What is needed:
Every line below that has the string "Isidro" needs to be copied.

Material for this exercise Start Marker

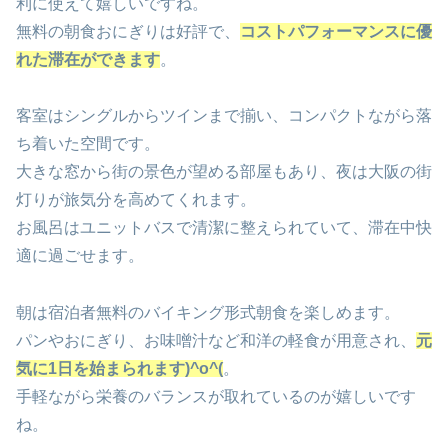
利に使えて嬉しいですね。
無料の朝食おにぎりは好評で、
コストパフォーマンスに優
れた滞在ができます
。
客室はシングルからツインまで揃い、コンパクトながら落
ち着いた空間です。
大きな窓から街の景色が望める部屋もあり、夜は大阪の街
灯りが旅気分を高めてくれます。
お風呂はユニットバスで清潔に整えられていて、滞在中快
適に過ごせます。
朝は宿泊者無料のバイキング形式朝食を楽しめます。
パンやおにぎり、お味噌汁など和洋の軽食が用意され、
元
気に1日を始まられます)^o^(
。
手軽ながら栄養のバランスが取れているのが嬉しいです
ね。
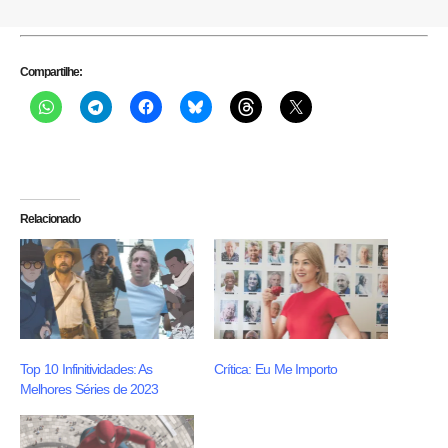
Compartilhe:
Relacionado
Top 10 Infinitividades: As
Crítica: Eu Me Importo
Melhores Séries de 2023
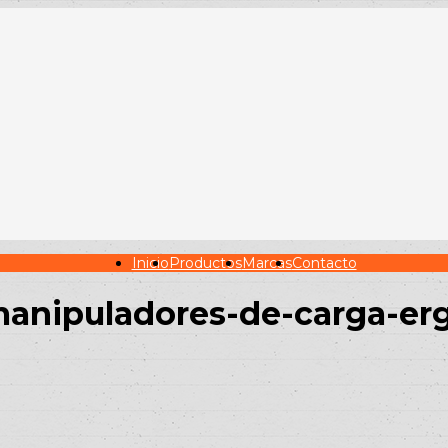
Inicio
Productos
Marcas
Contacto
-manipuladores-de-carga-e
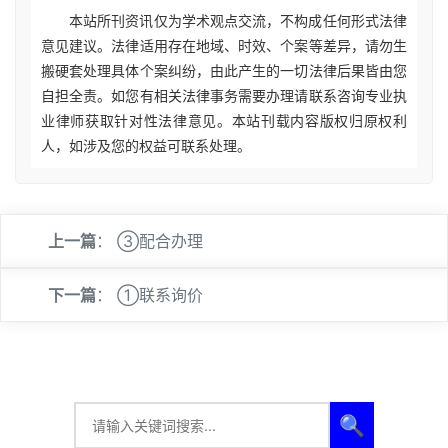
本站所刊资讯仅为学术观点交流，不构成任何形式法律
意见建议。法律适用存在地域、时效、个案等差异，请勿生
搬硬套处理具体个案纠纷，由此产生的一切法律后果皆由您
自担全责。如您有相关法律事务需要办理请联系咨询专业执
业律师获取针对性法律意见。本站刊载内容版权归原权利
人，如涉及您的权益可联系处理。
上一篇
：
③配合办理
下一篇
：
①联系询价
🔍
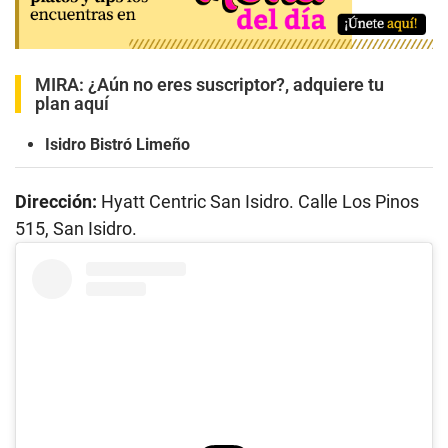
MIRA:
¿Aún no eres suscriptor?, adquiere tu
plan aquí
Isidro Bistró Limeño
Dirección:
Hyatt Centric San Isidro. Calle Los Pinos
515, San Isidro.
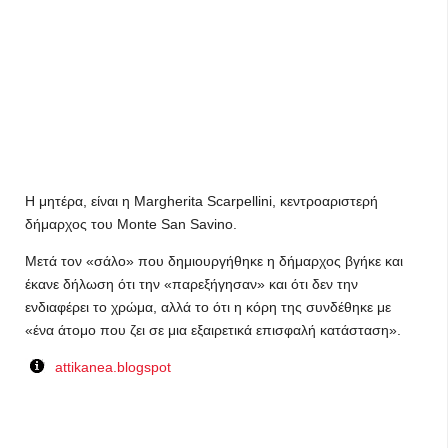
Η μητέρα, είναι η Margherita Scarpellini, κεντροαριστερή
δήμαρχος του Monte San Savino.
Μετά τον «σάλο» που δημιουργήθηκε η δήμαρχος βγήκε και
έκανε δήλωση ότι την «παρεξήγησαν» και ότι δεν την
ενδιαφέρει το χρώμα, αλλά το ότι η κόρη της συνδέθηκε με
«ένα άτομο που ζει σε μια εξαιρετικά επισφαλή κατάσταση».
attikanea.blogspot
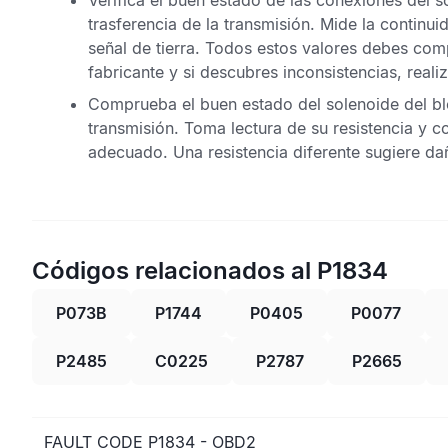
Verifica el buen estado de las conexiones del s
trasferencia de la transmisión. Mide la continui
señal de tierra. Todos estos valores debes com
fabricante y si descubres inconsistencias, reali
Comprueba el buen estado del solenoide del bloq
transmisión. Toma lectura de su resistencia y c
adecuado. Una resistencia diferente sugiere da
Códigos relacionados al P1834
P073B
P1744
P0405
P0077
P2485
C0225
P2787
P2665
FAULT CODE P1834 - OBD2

Material for this exercise End Marker

Answer to the exercise:
Isidro Bistró Limeño
Hyatt Centric San Isidro. Calle Los Pinos
515, San Isidro.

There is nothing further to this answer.